## SOURCE MATERIAL:

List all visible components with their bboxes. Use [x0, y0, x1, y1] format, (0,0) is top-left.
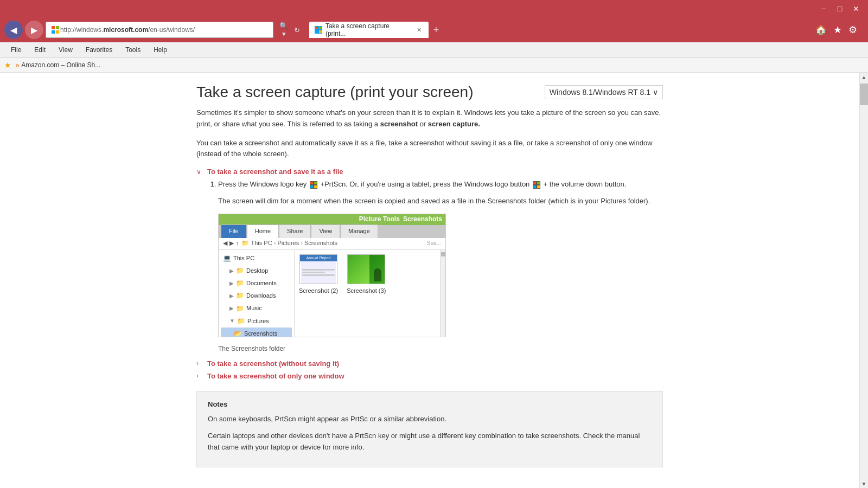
path-pictures: Pictures: [277, 240, 299, 246]
expand-arrow: ▶: [229, 267, 234, 275]
note-1: On some keyboards, PrtScn might appear a…: [208, 414, 652, 425]
explorer-tab-view[interactable]: View: [311, 224, 340, 238]
windows-logo-icon: [52, 26, 59, 34]
ribbon-bar: Picture Tools Screenshots: [219, 214, 445, 225]
section-3: › To take a screenshot of only one windo…: [196, 372, 663, 380]
expand-arrow2: ▶: [229, 279, 234, 288]
explorer-tab-manage[interactable]: Manage: [340, 224, 378, 238]
downloads-folder-icon: 📁: [236, 291, 244, 301]
tab-close-button[interactable]: ✕: [414, 25, 423, 34]
section-1-step-1: Press the Windows logo key +PrtScn. Or, …: [218, 179, 663, 354]
maximize-button[interactable]: □: [832, 3, 847, 14]
browser-body: Take a screen capture (print your screen…: [0, 73, 868, 488]
os-selector[interactable]: Windows 8.1/Windows RT 8.1 ∨: [545, 85, 663, 99]
explorer-scrollbar[interactable]: [440, 250, 445, 337]
notes-title: Notes: [208, 400, 652, 408]
path-text: This PC › Pictures › Screenshots: [251, 239, 338, 248]
menu-view[interactable]: View: [52, 44, 79, 56]
sidebar-music[interactable]: ▶ 📁 Music: [221, 303, 292, 315]
os-selector-label: Windows 8.1/Windows RT 8.1: [550, 88, 650, 97]
refresh-button[interactable]: ↻: [291, 24, 303, 36]
os-selector-chevron: ∨: [653, 88, 658, 97]
home-icon[interactable]: 🏠: [815, 24, 827, 36]
explorer-tab-file[interactable]: File: [221, 224, 247, 238]
tab-windows-icon: [315, 26, 322, 34]
search-dropdown-button[interactable]: 🔍▾: [278, 24, 290, 36]
scroll-thumb[interactable]: [860, 84, 868, 105]
section-2-title: To take a screenshot (without saving it): [207, 359, 339, 368]
section-1: ∨ To take a screenshot and save it as a …: [196, 168, 663, 354]
svg-rect-4: [315, 27, 318, 29]
svg-rect-7: [319, 30, 322, 33]
thumbnail-2[interactable]: Screenshot (3): [347, 254, 386, 332]
menu-help[interactable]: Help: [147, 44, 174, 56]
notes-box: Notes On some keyboards, PrtScn might ap…: [196, 391, 663, 467]
pictures-label: Pictures: [247, 317, 269, 326]
active-tab[interactable]: Take a screen capture (print... ✕: [309, 22, 429, 38]
note-2: Certain laptops and other devices don't …: [208, 431, 652, 453]
section-3-header[interactable]: › To take a screenshot of only one windo…: [196, 372, 663, 380]
address-bar[interactable]: http://windows.microsoft.com/en-us/windo…: [46, 22, 273, 38]
menu-bar: File Edit View Favorites Tools Help: [0, 42, 868, 57]
explorer-tabs: File Home Share View Manage: [219, 225, 445, 238]
content-area[interactable]: Take a screen capture (print your screen…: [0, 73, 859, 488]
explorer-toolbar: ◀ ▶ ↑ 📁 This PC › Pictures ›: [219, 238, 445, 250]
nav-right-icons: 🏠 ★ ⚙: [815, 24, 864, 36]
sidebar-thispc[interactable]: 💻 This PC: [221, 252, 292, 265]
content-inner: Take a screen capture (print your screen…: [186, 73, 674, 488]
section-2: › To take a screenshot (without saving i…: [196, 359, 663, 368]
scroll-down-arrow[interactable]: ▼: [860, 479, 868, 488]
section-1-header[interactable]: ∨ To take a screenshot and save it as a …: [196, 168, 663, 176]
expand-arrow4: ▶: [229, 304, 234, 313]
tab-label: Take a screen capture (print...: [326, 22, 411, 37]
svg-rect-1: [56, 26, 59, 29]
minimize-button[interactable]: −: [816, 3, 831, 14]
menu-file[interactable]: File: [4, 44, 28, 56]
section-1-content: Press the Windows logo key +PrtScn. Or, …: [196, 179, 663, 354]
back-button[interactable]: ◀: [4, 21, 23, 39]
favorites-icon[interactable]: ★: [833, 24, 842, 36]
section-3-arrow: ›: [196, 372, 204, 380]
explorer-tab-home[interactable]: Home: [247, 224, 279, 238]
section-2-arrow: ›: [196, 359, 204, 367]
path-sep2: ›: [301, 240, 304, 246]
documents-folder-icon: 📁: [236, 278, 244, 288]
sidebar-pictures[interactable]: ▼ 📁 Pictures: [221, 315, 292, 328]
menu-edit[interactable]: Edit: [28, 44, 52, 56]
svg-rect-0: [52, 26, 55, 29]
sidebar-desktop[interactable]: ▶ 📁 Desktop: [221, 265, 292, 277]
explorer-content: Annual Report: [295, 250, 440, 337]
explorer-tab-share[interactable]: Share: [279, 224, 311, 238]
section-3-title: To take a screenshot of only one window: [207, 372, 344, 380]
intro-paragraph-2: You can take a screenshot and automatica…: [196, 138, 663, 160]
close-button[interactable]: ✕: [848, 3, 864, 14]
windows-btn-icon: [533, 181, 540, 189]
thumbnail-1[interactable]: Annual Report: [299, 254, 338, 332]
address-text: http://windows.microsoft.com/en-us/windo…: [60, 26, 195, 34]
forward-nav-icon: ▶: [229, 239, 234, 248]
ribbon-screenshots-label: Screenshots: [403, 214, 442, 224]
downloads-label: Downloads: [246, 291, 276, 301]
favorites-amazon[interactable]: a Amazon.com – Online Sh...: [16, 61, 100, 69]
back-nav-icon: ◀: [223, 239, 227, 248]
path-search[interactable]: Sea...: [427, 239, 441, 248]
sidebar-documents[interactable]: ▶ 📁 Documents: [221, 277, 292, 290]
right-scrollbar[interactable]: ▲ ▼: [859, 73, 868, 488]
music-folder-icon: 📁: [236, 304, 244, 314]
page-title-section: Take a screen capture (print your screen…: [196, 84, 663, 101]
forward-button[interactable]: ▶: [25, 21, 43, 39]
sidebar-downloads[interactable]: ▶ 📁 Downloads: [221, 290, 292, 302]
scroll-up-arrow[interactable]: ▲: [860, 73, 868, 81]
expand-arrow3: ▶: [229, 292, 234, 300]
menu-favorites[interactable]: Favorites: [79, 44, 119, 56]
sidebar-screenshots[interactable]: 📂 Screenshots: [221, 328, 292, 337]
new-tab-button[interactable]: +: [429, 22, 444, 37]
thumbnail-2-label: Screenshot (3): [347, 286, 386, 296]
section-2-header[interactable]: › To take a screenshot (without saving i…: [196, 359, 663, 368]
svg-rect-15: [537, 185, 540, 188]
menu-tools[interactable]: Tools: [119, 44, 147, 56]
scroll-track[interactable]: [860, 81, 868, 479]
pictures-folder-icon: 📁: [237, 316, 245, 326]
path-screenshots: Screenshots: [304, 240, 337, 246]
settings-icon[interactable]: ⚙: [848, 24, 857, 36]
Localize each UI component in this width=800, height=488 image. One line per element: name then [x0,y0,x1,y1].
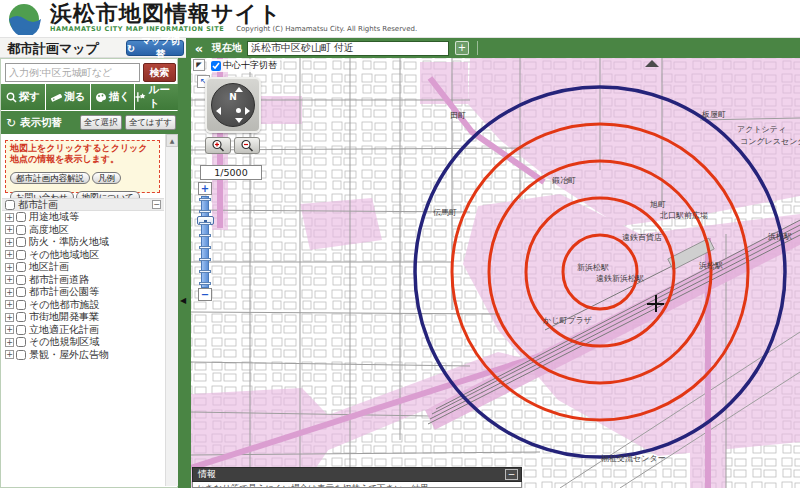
tree-item[interactable]: +その他都市施設 [2,299,164,312]
notice-box: 地図上をクリックするとクリック地点の情報を表示します。 都市計画内容解説凡例 お… [5,140,160,193]
refresh-icon: ↻ [6,116,16,130]
map-viewport[interactable]: 田町板屋町アクトシティコングレスセンター鍛冶町伝馬町旭町北口駅前広場遠鉄百貨店新… [191,58,800,488]
layer-checkbox[interactable] [16,225,26,235]
tree-item[interactable]: +防火・準防火地域 [2,236,164,249]
map-place-label: 新浜松駅 [577,263,609,272]
zoom-in-button[interactable] [205,137,231,154]
expand-node-icon[interactable]: + [5,313,14,322]
expand-node-icon[interactable]: + [5,275,14,284]
tree-item[interactable]: +景観・屋外広告物 [2,349,164,362]
zoom-level-tick[interactable] [199,282,211,285]
layer-checkbox[interactable] [16,262,26,272]
expand-node-icon[interactable]: + [5,300,14,309]
fullscreen-corner-icon[interactable]: ◤ [193,59,205,71]
tree-item[interactable]: +高度地区 [2,224,164,237]
hide-topbar-icon[interactable] [645,60,659,67]
select-all-button[interactable]: 全て選択 [80,115,122,130]
layer-checkbox[interactable] [16,350,26,360]
layer-checkbox[interactable] [16,237,26,247]
deselect-all-button[interactable]: 全てはずす [125,115,176,130]
plan-description-button[interactable]: 都市計画内容解説 [10,172,90,184]
info-panel-body: かさなり等で見えにくい場合は表示を切替えて下さい。結果 [192,482,522,488]
site-title: 浜松市地図情報サイト [50,1,417,26]
zoom-level-tick[interactable] [199,210,211,213]
tree-item[interactable]: +用途地域等 [2,211,164,224]
map-switch-button[interactable]: ↻ マップ切替 [126,40,184,56]
find-button[interactable]: 探す [1,84,46,110]
toolbar-divider [477,41,478,55]
center-cross-checkbox[interactable] [211,61,221,71]
search-button[interactable]: 検索 [143,63,176,82]
expand-node-icon[interactable]: + [5,350,14,359]
tree-item[interactable]: +都市計画道路 [2,274,164,287]
base-map: 田町板屋町アクトシティコングレスセンター鍛冶町伝馬町旭町北口駅前広場遠鉄百貨店新… [191,58,800,488]
tree-root-city-planning[interactable]: 都市計画 − [2,198,164,211]
pan-down-icon[interactable] [235,118,243,123]
layer-checkbox[interactable] [16,312,26,322]
layer-checkbox[interactable] [16,325,26,335]
collapse-node-icon[interactable]: − [152,200,161,209]
measure-button[interactable]: 測る [46,84,91,110]
map-place-label: 遠鉄百貨店 [622,233,662,242]
expand-node-icon[interactable]: + [5,250,14,259]
hamamatsu-logo-icon [8,3,42,35]
layer-checkbox[interactable] [16,337,26,347]
expand-node-icon[interactable]: + [5,225,14,234]
panel-scrollbar[interactable]: ▲ [165,134,178,486]
tree-item[interactable]: +市街地開発事業 [2,311,164,324]
map-place-label: 田町 [450,111,466,120]
toolbar: 都市計画マップ ↻ マップ切替 « 現在地 + [0,38,800,58]
site-subtitle: HAMAMATSU CITY MAP INFORMATION SITE [50,25,224,33]
route-button[interactable]: ルート [135,84,179,110]
layer-checkbox[interactable] [16,275,26,285]
pan-left-icon[interactable] [216,107,221,115]
layer-checkbox[interactable] [16,250,26,260]
zoom-slider[interactable] [201,196,209,288]
page-title: 都市計画マップ [7,40,99,58]
zoom-level-tick[interactable] [199,222,211,225]
layer-checkbox[interactable] [16,287,26,297]
pan-right-icon[interactable] [245,107,250,115]
zoom-level-tick[interactable] [199,258,211,261]
legend-button[interactable]: 凡例 [92,172,121,184]
tree-item[interactable]: +都市計画公園等 [2,286,164,299]
minimize-icon[interactable]: − [505,469,518,480]
ruler-icon [50,92,62,103]
collapse-left-icon[interactable]: ◀ [180,296,186,305]
toolbar-left: 都市計画マップ ↻ マップ切替 [0,38,186,58]
pan-up-icon[interactable] [235,87,243,92]
expand-node-icon[interactable]: + [5,213,14,222]
map-place-label: 福祉交流センター [600,454,666,463]
expand-node-icon[interactable]: + [5,325,14,334]
expand-node-icon[interactable]: + [5,338,14,347]
tree-item[interactable]: +その他地域地区 [2,249,164,262]
tree-item[interactable]: +地区計画 [2,261,164,274]
slider-minus-button[interactable]: − [198,288,212,301]
slider-plus-button[interactable]: + [198,182,212,195]
map-place-label: 浜松駅 [699,261,723,270]
zoom-level-tick[interactable] [199,246,211,249]
location-input[interactable] [247,41,449,56]
tree-item[interactable]: +その他規制区域 [2,336,164,349]
center-cross-toggle[interactable]: 中心十字切替 [208,59,280,72]
info-panel-header[interactable]: 情報 − [192,467,522,482]
sidebar-collapse-button[interactable]: « [192,41,206,56]
layer-checkbox[interactable] [16,300,26,310]
tree-root-checkbox[interactable] [5,200,15,210]
expand-node-icon[interactable]: + [5,238,14,247]
locate-target-icon[interactable]: + [455,41,469,55]
zoom-level-tick[interactable] [199,270,211,273]
search-input[interactable] [5,63,140,82]
compass-dial[interactable]: N [211,83,255,127]
draw-button[interactable]: 描く [91,84,136,110]
layer-checkbox[interactable] [16,212,26,222]
expand-node-icon[interactable]: + [5,263,14,272]
scroll-up-icon[interactable]: ▲ [166,134,178,147]
expand-node-icon[interactable]: + [5,288,14,297]
compass-center-dot [236,108,241,113]
zoom-level-tick[interactable] [199,198,211,201]
tree-item[interactable]: +立地適正化計画 [2,324,164,337]
zoom-level-tick[interactable] [199,234,211,237]
zoom-out-button[interactable] [234,137,260,154]
map-place-label: 鍛冶町 [552,176,576,185]
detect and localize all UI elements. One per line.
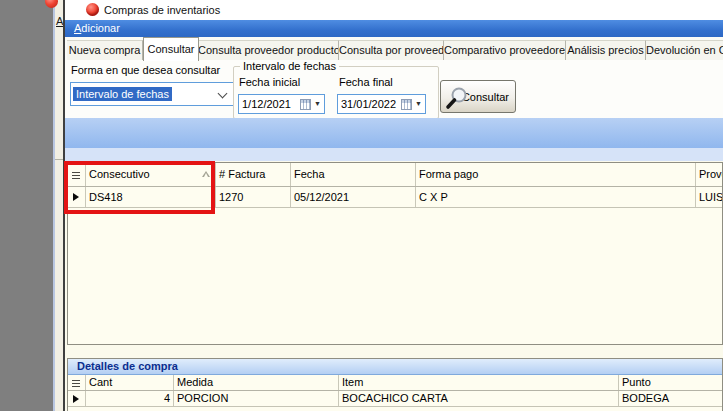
search-icon	[445, 85, 471, 111]
tab-nueva-compra[interactable]: Nueva compra	[67, 40, 143, 61]
details-title-bar: Detalles de compra	[68, 359, 722, 375]
details-header-row: Cant Medida Item Punto	[68, 375, 722, 391]
app-icon	[86, 3, 99, 16]
start-date-value: 1/12/2021	[242, 98, 300, 110]
column-header-cant[interactable]: Cant	[86, 375, 174, 390]
chevron-down-icon[interactable]	[218, 89, 228, 99]
start-date-input[interactable]: 1/12/2021 ▼	[238, 94, 325, 114]
title-bar: Compras de inventarios	[65, 0, 723, 20]
consult-mode-label: Forma en que desea consultar	[71, 64, 220, 76]
tab-devolucion-en-compras[interactable]: Devolución en Co	[646, 40, 723, 61]
row-marker-cell	[68, 391, 86, 406]
column-header-proveedor[interactable]: Prove	[696, 163, 722, 186]
date-dropdown-arrow-icon[interactable]: ▼	[314, 99, 321, 109]
end-date-label: Fecha final	[339, 76, 393, 88]
cell-proveedor[interactable]: LUIS .	[696, 187, 722, 207]
window-title: Compras de inventarios	[104, 0, 220, 20]
date-range-group-title: Intervalo de fechas	[240, 60, 339, 72]
tab-consulta-proveedor-productos[interactable]: Consulta proveedor productos	[198, 40, 339, 61]
cell-factura[interactable]: 1270	[216, 187, 291, 207]
details-title: Detalles de compra	[77, 359, 178, 374]
menu-adicionar-label: dicionar	[81, 22, 120, 34]
consult-mode-select[interactable]: Intervalo de fechas	[70, 82, 234, 106]
tab-consulta-por-proveedor[interactable]: Consulta por proveedor	[339, 40, 444, 61]
column-header-forma-pago[interactable]: Forma pago	[416, 163, 696, 186]
cell-cant[interactable]: 4	[86, 391, 174, 406]
tab-comparativo-proveedores[interactable]: Comparativo proveedores	[444, 40, 566, 61]
date-range-groupbox: Intervalo de fechas Fecha inicial 1/12/2…	[233, 66, 439, 119]
cell-punto[interactable]: BODEGA	[619, 391, 722, 406]
column-header-factura[interactable]: # Factura	[216, 163, 291, 186]
column-header-medida[interactable]: Medida	[174, 375, 339, 390]
column-header-item[interactable]: Item	[339, 375, 619, 390]
cell-medida[interactable]: PORCION	[174, 391, 339, 406]
tab-analisis-precios[interactable]: Análisis precios	[566, 40, 646, 61]
cell-fecha[interactable]: 05/12/2021	[291, 187, 416, 207]
grid-options-icon	[72, 380, 80, 387]
calendar-icon[interactable]	[401, 99, 412, 110]
cell-forma-pago[interactable]: C X P	[416, 187, 696, 207]
grid-options-cell[interactable]	[68, 375, 86, 390]
consult-mode-value: Intervalo de fechas	[73, 87, 172, 101]
details-grid: Detalles de compra Cant Medida Item Punt…	[67, 358, 723, 411]
screenshot-root: A Compras de inventarios Adicionar Nueva…	[0, 0, 723, 411]
toolbar-band	[65, 118, 723, 148]
consultar-button[interactable]: Consultar	[440, 80, 516, 113]
background-divider-line	[55, 159, 63, 160]
table-row[interactable]: 4 PORCION BOCACHICO CARTA BODEGA	[68, 391, 722, 407]
annotation-highlight	[64, 161, 215, 214]
tab-strip: Nueva compra Consultar Consulta proveedo…	[65, 37, 723, 61]
start-date-label: Fecha inicial	[239, 76, 300, 88]
date-dropdown-arrow-icon[interactable]: ▼	[415, 99, 422, 109]
menu-bar: Adicionar	[65, 20, 723, 37]
end-date-input[interactable]: 31/01/2022 ▼	[337, 94, 426, 114]
toolbar-band-light	[65, 148, 723, 161]
cell-item[interactable]: BOCACHICO CARTA	[339, 391, 619, 406]
column-header-fecha[interactable]: Fecha	[291, 163, 416, 186]
column-header-punto[interactable]: Punto	[619, 375, 722, 390]
calendar-icon[interactable]	[300, 99, 311, 110]
menu-adicionar[interactable]: Adicionar	[69, 20, 125, 37]
current-row-marker-icon	[73, 395, 79, 403]
end-date-value: 31/01/2022	[341, 98, 401, 110]
background-window-strip	[55, 0, 63, 411]
tab-consultar[interactable]: Consultar	[143, 37, 199, 61]
query-form-panel: Forma en que desea consultar Intervalo d…	[65, 60, 723, 118]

## INSTRUCTIONS TO FOLLOW:
Select every line above that contains the word "strip", and copy it.

## REPLY TO THE TASK:
tab-strip: Nueva compra Consultar Consulta proveedo…	[65, 37, 723, 61]
background-window-strip	[55, 0, 63, 411]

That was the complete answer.